From a Cayman Islands litigation, insolvency and restructuring perspective, there were various notable events in 2022:

  1. Effective from 26 October 2022, Margaret Ramsay-Hale became the first female Chief Justice of the Cayman Islands and is scheduled to hold office until at least April 2031. Chief Justice Ramsay-Hale replaced Sir Anthony Smellie, who had held the position of Chief Justice since June 1998;
  2. The Judicial Committee of the Privy Council (“JCPC”) sat in the Cayman Islands from 15 to 18 November 2022 to hear three separate appeals. This was the first time that the JCPC, normally based in London, sat in an Overseas Territory of the United Kingdom. The judges who sat in the Cayman Islands in November 2022 were all Justices of the UK Supreme Court. As observed by Erik Bodden, Conyers partner and current President of the Cayman Islands Legal Practitioners Association (“CILPA”), “The visit [was] an opportunity for the Cayman Islands legal fraternity to see first-hand our final appellate court at work”;
  3. The Legal Services Act (“LSA”), which replaces the Legal Practitioners Act, came into effect on 14 October 2022 paving the way for the establishment of a Legal Advisory Council to regulate legal practice in the Cayman Islands, which is charged with responsibility for legal training and the regulation of the Truman Bodden Law School. The enactment of the LSA will assist in protecting and promoting the reputation of the Cayman Islands as a leading international financial centre.

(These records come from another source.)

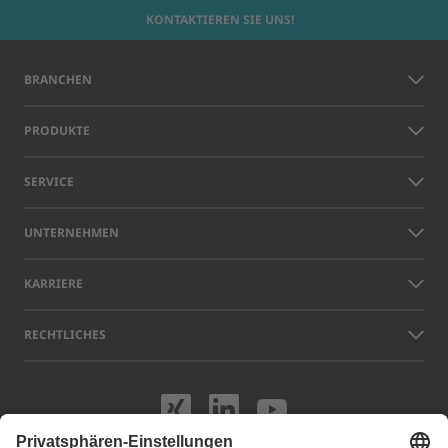
KONTAKTIEREN SIE UNS!
BRANCHEN
PRODUKTE
SERVICE
UNTERNEHMEN
KARRIERE
RECHTLICHES
Besuchen Sie uns
Besuchen Sie 
Besuchen S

  4. Former Chief Justice Sir Anthony Smellie announced the launch of the Cayman Islands Judicial and Legal Education Institute (“CIJLEI”) in October 2022. The objective of the CIJLEI is the continued promotion of excellence and efficiency in the administration and delivery of justice. The pro bono legal work for establishing the CIJLEI was undertaken by Conyers Partner Robert Lindley.
  5. The Cayman Islands Legal Assistance Clinic (“the Clinic”) was formed and represents a cooperative initiative between the Department of Legal Aid (“Legal Aid”), the Cayman Islands Legal Practitioners Association (“CILPA”) and the Truman Bodden Law School. The mandate of the Clinic is to provide greater access to justice for eligible members of the community through the provision of pro bono legal advice and assistance as a complement to the provision of legal services by the local bar and the formal legal aid system;
  6. The Cayman Islands legislature amended the Companies Act to introduce a new restructuring officer regime, which provides financially distressed companies with an alternative to commencing winding-up proceedings. The first restructuring officer appointment was ordered by Kawaley J in November 2022 In the Matter of Oriente Group Limited;
  7. The ‘headcount test’ for members’ schemes of arrangement was abolished. Previously, a members’ scheme of arrangement required a majority in number of at least 75 percent in value of the members (or class of members) present and voting either in person or by proxy at the meeting. The numerosity element of the threshold has been removed by additional amendments to the Companies Act. However, the ‘headcount test’ remains for creditor’s schemes of arrangement;
  8. As mentioned above, with the passing of Practice Direction 3 of 2022 Judicial Mediation Guidelines, the Grand Court has indicated that it intends to refer new matters to judicial mediation in the first instance, where appropriate; and
  9. In a similar vein, as noted above, CI-MAC opened in 2022 to offer efficient and flexible dispute resolution services, and support for arbitration and mediation.


As we reflect on the year 2022, we are now looking forward to the year ahead, as we continue to serve both new and existing clients.   There were a number of exciting and important legal developments in the jurisdiction in 2022, and we anticipate that the Cayman Islands will go from strength to strength in 2023.